İbrahim SOYTÜRK

Bulgaristan, Avrupa’nın güneydoğusunda yer alan, tarihi ve kültürel zenginlikleriyle dolu bir ülkedir. Bu topraklar, binlerce yıllık geçmişi boyunca farklı medeniyetlere ev sahipliği yapmış, kültürel ve mimari açıdan birçok değerli eseri günümüze taşımıştır. Gezginlerin Balkanlar’ın bu güzel ülkesinde keşfetmesi gereken pek çok tarihi yer var. Gelin, Bulgaristan’ın tarih kokan sokaklarında kısa bir yolculuğa çıkalım.

1. Sofya: Asırlar Boyunca Başkent

Bulgaristan’ın başkenti Sofya, ülkenin en eski yerleşimlerinden biri olarak bilinir. Şehir, Roma, Bizans ve Osmanlı dönemlerinin izlerini taşır. Aleksander Nevski Katedrali, şehrin simgesi haline gelmiş bu muazzam yapı, büyüleyici mimarisi ve altın kubbeleriyle göz kamaştırır. 19. yüzyılın sonlarında inşa edilen bu katedral, Bulgaristan’ın Osmanlı boyunduruğundan kurtuluşunu anmak için yapılmıştır. Sofya’da ayrıca, Roma İmparatorluğu döneminden kalma Aziz George Rotundası ve Serdika Antik Kenti kalıntıları da ziyaret edilebilir.

2. Plovdiv: Avrupa’nın En Eski Şehirlerinden Biri

Plovdiv, Avrupa’nın en eski sürekli yerleşim yerlerinden biri olarak kabul edilir. Antik Tiyatro, Roma döneminden kalma bu etkileyici yapı, hala konser ve etkinlikler için kullanılıyor. Şehrin tarihi merkezinde yürürken, Osmanlı, Bizans ve Bulgar mimarisinin büyüleyici bir karışımını görmek mümkün. Plovdiv ayrıca, 19. yüzyıl Bulgar Rönesans dönemine ait birçok güzel evin bulunduğu **Eski Şehir** bölgesi ile ünlüdür.

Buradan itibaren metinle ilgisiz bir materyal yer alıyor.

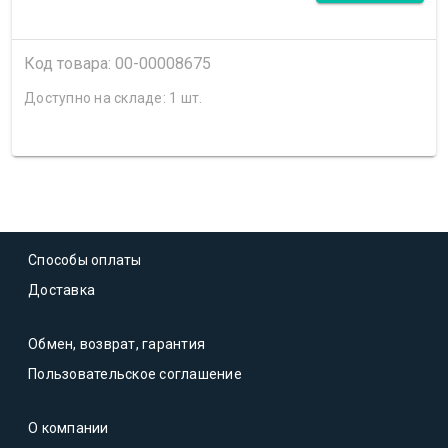
Код товара: 00-00008675
Доступно на складе: 1 шт.
Способы оплаты
Доставка
Обмен, возврат, гарантия
Пользовательское соглашение
О компании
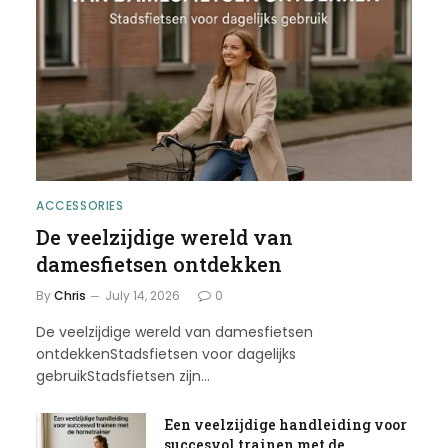
ACCESSORIES
De veelzijdige wereld van
damesfietsen ontdekken
By
Chris
July 14, 2026
0
De veelzijdige wereld van damesfietsen
ontdekkenStadsfietsen voor dagelijks
gebruikStadsfietsen zijn…
Een veelzijdige handleiding voor
succesvol trainen met de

3. Rila Manastırı: Dağların İçindeki Manevi Hazine

Bulgaristan’ın en önemli dini yapılarından biri olan Rila Manastırı, UNESCO Dünya Mirası Listesi’nde yer alır. 10. yüzyılda kurulan bu manastır, Rila Dağları’nın eteklerinde gizlenmiş adeta bir mücevherdir. Etkileyici fresklerle süslenmiş iç mekânları, ahşap oyma sanatıyla yapılmış detayları ve huzur veren atmosferiyle ziyaretçilerini kendine hayran bırakır. Rila Manastırı, Bulgar kültür ve dinî hayatının kalbinin attığı yerlerden biridir.

4. Veliko Tırnovo: Eski Krallığın Başkenti

Ortaçağ Bulgar İmparatorluğu’nun başkenti olan **Veliko Tırnovo**, Bulgaristan tarihinin altın çağını yaşadığı dönemlerin merkeziydi. **Tsarevets Kalesi**, şehrin en ünlü tarihi yapısı olup, Bulgar Çarlarının yaşadığı ve hükümetin yönetildiği yerdi. Kale, etkileyici surları ve kalıntıları ile tarihe tanıklık etmek isteyen ziyaretçiler için vazgeçilmez bir duraktır. Şehir, ayrıca daracık taş sokakları, geleneksel evleri ve sanat atölyeleriyle de ünlüdür.

5. Nesebar: Karadeniz’in İnci Tanesi

Nesebar, Bulgaristan’ın Karadeniz kıyısında yer alan, tarihi dokusunu korumuş bir yarımada kentidir. Antik Yunan kolonisi olarak kurulan Nesebar, daha sonra Roma, Bizans ve Osmanlı yönetimlerine tanıklık etmiştir. Şehirde, antik dönemden kalma surlar, kiliseler ve Osmanlı dönemi ahşap evleri bulunur. UNESCO Dünya Mirası Listesi’ne dahil olan Nesebar, tarihi atmosferiyle ziyaretçilerini zamanda bir yolculuğa çıkarır.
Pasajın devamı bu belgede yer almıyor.